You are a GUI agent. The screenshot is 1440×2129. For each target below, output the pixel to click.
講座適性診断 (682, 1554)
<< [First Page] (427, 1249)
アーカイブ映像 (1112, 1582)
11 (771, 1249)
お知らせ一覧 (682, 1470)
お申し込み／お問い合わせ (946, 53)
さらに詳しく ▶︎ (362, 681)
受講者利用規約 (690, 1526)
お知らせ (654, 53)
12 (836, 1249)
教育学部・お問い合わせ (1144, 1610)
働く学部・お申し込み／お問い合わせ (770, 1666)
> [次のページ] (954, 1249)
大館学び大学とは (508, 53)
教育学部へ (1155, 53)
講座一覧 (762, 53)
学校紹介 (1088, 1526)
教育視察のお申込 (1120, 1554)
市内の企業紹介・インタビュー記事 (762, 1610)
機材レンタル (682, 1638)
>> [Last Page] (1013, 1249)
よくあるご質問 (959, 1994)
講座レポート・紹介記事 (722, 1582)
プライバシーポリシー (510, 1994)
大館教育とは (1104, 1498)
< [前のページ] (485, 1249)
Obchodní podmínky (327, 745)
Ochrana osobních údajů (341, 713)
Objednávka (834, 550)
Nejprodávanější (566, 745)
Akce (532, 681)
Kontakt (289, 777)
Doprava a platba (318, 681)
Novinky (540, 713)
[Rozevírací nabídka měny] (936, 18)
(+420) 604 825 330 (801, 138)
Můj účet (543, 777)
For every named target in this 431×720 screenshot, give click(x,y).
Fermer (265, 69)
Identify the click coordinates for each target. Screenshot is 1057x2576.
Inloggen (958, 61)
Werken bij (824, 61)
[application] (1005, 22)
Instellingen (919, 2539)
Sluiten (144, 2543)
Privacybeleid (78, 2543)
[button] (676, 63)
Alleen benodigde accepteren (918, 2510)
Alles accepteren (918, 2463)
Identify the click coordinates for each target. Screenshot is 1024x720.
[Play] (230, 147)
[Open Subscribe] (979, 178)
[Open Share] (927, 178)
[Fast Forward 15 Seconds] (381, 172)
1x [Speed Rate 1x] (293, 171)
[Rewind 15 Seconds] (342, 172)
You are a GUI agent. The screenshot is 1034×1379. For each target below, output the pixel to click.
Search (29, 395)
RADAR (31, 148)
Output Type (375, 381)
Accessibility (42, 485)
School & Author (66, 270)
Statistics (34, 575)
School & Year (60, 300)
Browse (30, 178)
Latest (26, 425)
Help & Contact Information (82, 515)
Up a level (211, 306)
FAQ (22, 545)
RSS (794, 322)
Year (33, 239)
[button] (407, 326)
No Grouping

- [WHAT IS NEEDED] Retype the material in full. Keep every character as it is.

- [TASK RESULT]
You are a GUI agent. The screenshot is 1440×2129. For each target below, output the pixel to click.
講座適性診断 (682, 1554)
<< [First Page] (427, 1249)
アーカイブ映像 (1112, 1582)
11 (771, 1249)
お知らせ一覧 (682, 1470)
お申し込み／お問い合わせ (946, 53)
さらに詳しく ▶︎ (362, 681)
受講者利用規約 (690, 1526)
お知らせ (654, 53)
12 (836, 1249)
教育学部・お問い合わせ (1144, 1610)
働く学部・お申し込み／お問い合わせ (770, 1666)
> [次のページ] (954, 1249)
大館学び大学とは (508, 53)
教育学部へ (1155, 53)
講座一覧 (762, 53)
学校紹介 (1088, 1526)
教育視察のお申込 (1120, 1554)
市内の企業紹介・インタビュー記事 (762, 1610)
機材レンタル (682, 1638)
>> [Last Page] (1013, 1249)
よくあるご質問 (959, 1994)
講座レポート・紹介記事 (722, 1582)
プライバシーポリシー (510, 1994)
大館教育とは (1104, 1498)
< [前のページ] (485, 1249)
Obchodní podmínky (327, 745)
Ochrana osobních údajů (341, 713)
Objednávka (834, 550)
Nejprodávanější (566, 745)
Akce (532, 681)
Kontakt (289, 777)
Doprava a platba (318, 681)
Novinky (540, 713)
[Rozevírací nabídka měny] (936, 18)
(+420) 604 825 330 (801, 138)
Můj účet (543, 777)
For every named target in this 431×720 screenshot, give click(x,y).
Fermer (265, 69)
Identify the click coordinates for each target. Screenshot is 1057x2576.
Inloggen (958, 61)
Werken bij (824, 61)
[application] (1005, 22)
Instellingen (919, 2539)
Sluiten (144, 2543)
Privacybeleid (78, 2543)
[button] (676, 63)
Alleen benodigde accepteren (918, 2510)
Alles accepteren (918, 2463)
Identify the click coordinates for each target. Screenshot is 1024x720.
[Play] (230, 147)
[Open Subscribe] (979, 178)
[Open Share] (927, 178)
[Fast Forward 15 Seconds] (381, 172)
1x [Speed Rate 1x] (293, 171)
[Rewind 15 Seconds] (342, 172)
You are a GUI agent. The screenshot is 1034×1379. For each target below, output the pixel to click.
Search (29, 395)
RADAR (31, 148)
Output Type (375, 381)
Accessibility (42, 485)
School & Author (66, 270)
Statistics (34, 575)
School & Year (60, 300)
Browse (30, 178)
Latest (26, 425)
Help & Contact Information (82, 515)
Up a level (211, 306)
FAQ (22, 545)
RSS (794, 322)
Year (33, 239)
[button] (407, 326)
No Grouping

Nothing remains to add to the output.